## [WORK ITEM]
Whenever a line in the entries below contains "mest", copy that line.

## [RECORDS FOR PROCESSING]

[Start of Attachment]

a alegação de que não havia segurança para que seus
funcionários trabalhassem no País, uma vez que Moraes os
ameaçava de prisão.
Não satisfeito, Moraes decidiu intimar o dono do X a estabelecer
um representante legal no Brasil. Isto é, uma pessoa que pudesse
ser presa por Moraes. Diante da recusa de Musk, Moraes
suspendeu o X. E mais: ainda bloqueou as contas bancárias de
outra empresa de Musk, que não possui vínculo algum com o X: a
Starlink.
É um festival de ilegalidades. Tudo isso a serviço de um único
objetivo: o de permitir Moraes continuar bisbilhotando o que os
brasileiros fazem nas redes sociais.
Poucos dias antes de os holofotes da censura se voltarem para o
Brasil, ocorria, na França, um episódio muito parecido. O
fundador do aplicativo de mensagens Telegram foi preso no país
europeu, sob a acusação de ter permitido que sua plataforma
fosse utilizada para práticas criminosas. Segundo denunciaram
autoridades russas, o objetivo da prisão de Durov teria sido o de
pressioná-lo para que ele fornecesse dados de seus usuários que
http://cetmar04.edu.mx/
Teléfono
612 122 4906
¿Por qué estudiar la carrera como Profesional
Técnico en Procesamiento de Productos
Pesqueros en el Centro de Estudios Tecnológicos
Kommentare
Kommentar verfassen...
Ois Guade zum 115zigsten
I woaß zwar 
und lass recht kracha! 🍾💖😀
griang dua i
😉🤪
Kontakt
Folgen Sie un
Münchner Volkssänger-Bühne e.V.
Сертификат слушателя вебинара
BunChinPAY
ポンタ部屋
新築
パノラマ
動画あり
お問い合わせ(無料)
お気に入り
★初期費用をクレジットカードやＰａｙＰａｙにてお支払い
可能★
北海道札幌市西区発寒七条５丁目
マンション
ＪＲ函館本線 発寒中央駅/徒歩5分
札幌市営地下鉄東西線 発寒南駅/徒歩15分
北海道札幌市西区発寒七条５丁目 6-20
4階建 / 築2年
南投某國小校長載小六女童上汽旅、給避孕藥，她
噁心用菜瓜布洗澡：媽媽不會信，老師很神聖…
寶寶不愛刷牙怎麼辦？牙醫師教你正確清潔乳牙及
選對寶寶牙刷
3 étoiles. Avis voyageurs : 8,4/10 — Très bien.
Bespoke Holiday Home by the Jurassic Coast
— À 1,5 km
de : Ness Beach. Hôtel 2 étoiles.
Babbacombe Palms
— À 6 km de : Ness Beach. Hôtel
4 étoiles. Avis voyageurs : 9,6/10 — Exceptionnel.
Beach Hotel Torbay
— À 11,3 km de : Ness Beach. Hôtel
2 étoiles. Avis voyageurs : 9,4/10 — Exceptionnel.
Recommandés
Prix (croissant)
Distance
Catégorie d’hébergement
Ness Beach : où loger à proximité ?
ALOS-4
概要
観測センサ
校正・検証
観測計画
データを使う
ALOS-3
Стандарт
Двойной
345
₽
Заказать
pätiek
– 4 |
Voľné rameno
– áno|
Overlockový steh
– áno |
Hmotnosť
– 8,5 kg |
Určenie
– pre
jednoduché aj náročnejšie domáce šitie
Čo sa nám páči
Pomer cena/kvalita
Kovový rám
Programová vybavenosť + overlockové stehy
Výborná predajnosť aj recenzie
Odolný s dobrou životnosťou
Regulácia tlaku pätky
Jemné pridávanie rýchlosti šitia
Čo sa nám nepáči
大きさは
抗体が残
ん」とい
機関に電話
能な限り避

[End of Attachment]
[Start of Attachment]

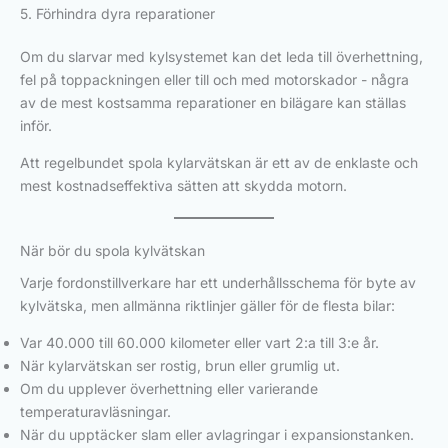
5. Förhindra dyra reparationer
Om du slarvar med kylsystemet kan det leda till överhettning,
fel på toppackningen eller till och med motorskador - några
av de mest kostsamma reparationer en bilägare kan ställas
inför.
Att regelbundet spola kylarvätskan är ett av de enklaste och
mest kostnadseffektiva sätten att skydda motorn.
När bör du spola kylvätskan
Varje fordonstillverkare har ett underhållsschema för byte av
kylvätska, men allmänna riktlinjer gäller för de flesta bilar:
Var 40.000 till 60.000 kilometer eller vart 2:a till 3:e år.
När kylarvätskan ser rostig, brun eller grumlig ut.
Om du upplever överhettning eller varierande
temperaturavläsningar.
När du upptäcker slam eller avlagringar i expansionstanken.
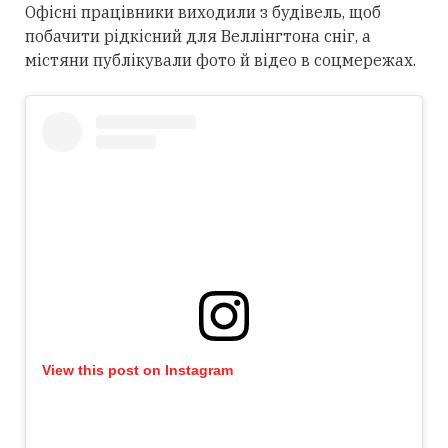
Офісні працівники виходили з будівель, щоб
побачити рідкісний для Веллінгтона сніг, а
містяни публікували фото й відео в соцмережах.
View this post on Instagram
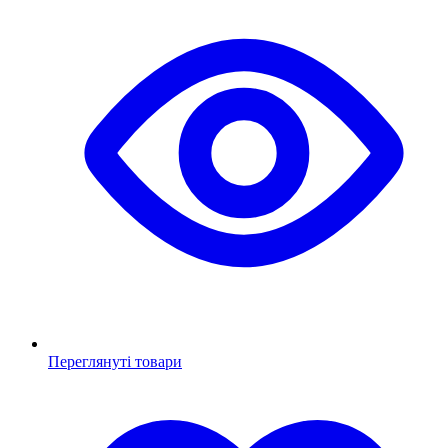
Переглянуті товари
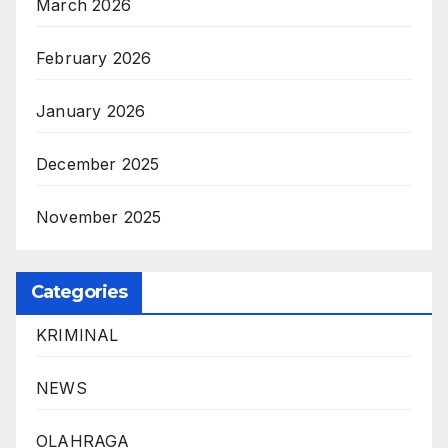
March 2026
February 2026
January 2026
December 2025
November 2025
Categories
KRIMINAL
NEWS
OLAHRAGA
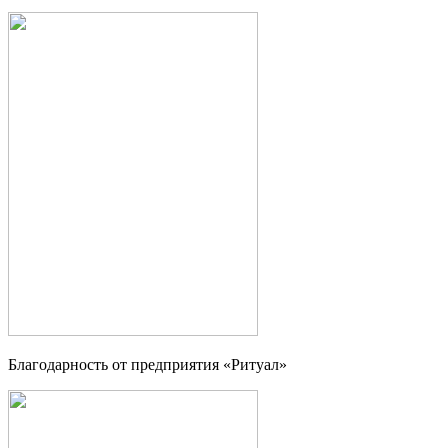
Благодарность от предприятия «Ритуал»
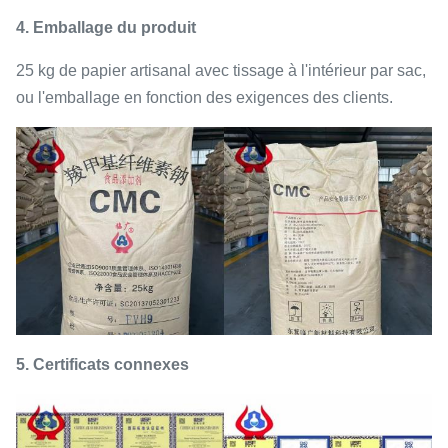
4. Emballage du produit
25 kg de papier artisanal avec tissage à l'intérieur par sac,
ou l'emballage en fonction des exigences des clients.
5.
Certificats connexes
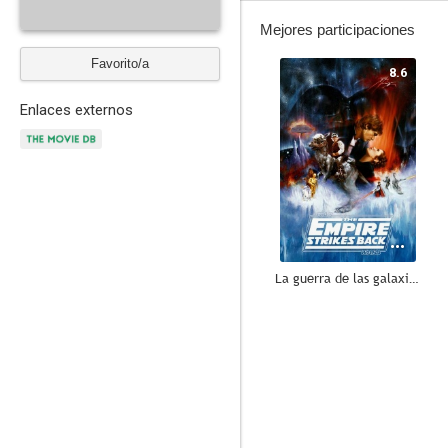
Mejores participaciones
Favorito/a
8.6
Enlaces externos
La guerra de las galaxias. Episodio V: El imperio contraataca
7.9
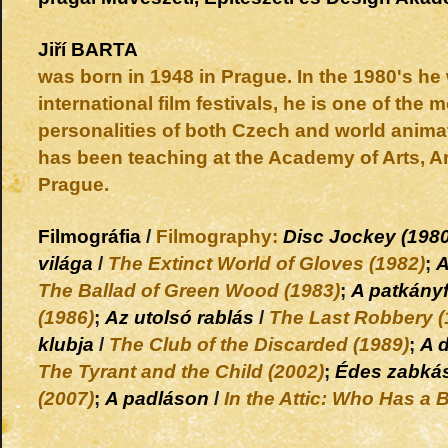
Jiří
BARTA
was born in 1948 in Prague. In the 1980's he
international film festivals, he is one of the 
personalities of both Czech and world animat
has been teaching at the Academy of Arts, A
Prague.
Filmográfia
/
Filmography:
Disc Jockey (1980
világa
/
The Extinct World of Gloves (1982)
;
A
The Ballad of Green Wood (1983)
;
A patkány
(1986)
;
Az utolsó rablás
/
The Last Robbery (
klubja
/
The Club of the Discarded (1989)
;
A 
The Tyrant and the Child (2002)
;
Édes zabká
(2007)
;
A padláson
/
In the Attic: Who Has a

[End of Attachment]
[Start of Attachment]

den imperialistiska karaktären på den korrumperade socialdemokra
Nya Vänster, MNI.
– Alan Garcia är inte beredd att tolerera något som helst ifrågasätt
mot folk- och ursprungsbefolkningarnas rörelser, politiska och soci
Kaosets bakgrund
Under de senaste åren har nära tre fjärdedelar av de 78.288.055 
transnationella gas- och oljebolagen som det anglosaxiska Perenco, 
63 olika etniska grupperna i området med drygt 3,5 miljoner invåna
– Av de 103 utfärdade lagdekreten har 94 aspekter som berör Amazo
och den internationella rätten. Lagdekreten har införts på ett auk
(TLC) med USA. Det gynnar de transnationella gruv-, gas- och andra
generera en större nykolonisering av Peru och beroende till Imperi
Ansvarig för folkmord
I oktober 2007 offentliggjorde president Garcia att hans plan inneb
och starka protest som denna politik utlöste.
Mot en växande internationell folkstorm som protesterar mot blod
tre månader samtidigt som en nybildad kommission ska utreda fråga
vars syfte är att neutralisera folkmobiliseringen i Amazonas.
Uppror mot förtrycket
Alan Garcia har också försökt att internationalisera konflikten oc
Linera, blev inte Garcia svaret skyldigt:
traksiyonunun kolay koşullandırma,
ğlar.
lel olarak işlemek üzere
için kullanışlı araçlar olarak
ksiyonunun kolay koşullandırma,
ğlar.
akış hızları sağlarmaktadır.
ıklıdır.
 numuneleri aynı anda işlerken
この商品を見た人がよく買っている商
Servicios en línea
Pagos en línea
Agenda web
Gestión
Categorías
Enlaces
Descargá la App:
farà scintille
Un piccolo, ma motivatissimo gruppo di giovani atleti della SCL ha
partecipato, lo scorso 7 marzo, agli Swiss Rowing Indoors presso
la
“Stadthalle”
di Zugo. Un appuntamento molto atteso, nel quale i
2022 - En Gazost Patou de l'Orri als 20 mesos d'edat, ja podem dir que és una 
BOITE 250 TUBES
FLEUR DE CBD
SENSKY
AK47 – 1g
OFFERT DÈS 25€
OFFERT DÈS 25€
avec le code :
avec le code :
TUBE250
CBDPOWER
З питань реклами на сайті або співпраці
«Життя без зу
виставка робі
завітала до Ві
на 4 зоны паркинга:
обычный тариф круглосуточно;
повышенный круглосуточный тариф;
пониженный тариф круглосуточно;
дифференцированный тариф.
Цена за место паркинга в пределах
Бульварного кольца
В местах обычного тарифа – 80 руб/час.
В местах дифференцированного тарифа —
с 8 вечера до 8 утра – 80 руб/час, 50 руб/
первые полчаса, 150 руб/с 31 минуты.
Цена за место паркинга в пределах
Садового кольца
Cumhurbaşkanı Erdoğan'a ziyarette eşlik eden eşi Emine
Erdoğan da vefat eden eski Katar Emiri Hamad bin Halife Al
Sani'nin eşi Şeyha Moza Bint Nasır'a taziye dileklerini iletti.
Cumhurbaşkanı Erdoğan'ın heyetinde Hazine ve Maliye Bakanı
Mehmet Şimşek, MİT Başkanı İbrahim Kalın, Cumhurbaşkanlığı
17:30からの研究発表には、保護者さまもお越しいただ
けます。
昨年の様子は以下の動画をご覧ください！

[End of Attachment]

## [EXERCISE RESPONSE]
av de mest kostsamma reparationer en bilägare kan ställas
mest kostnadseffektiva sätten att skydda motorn.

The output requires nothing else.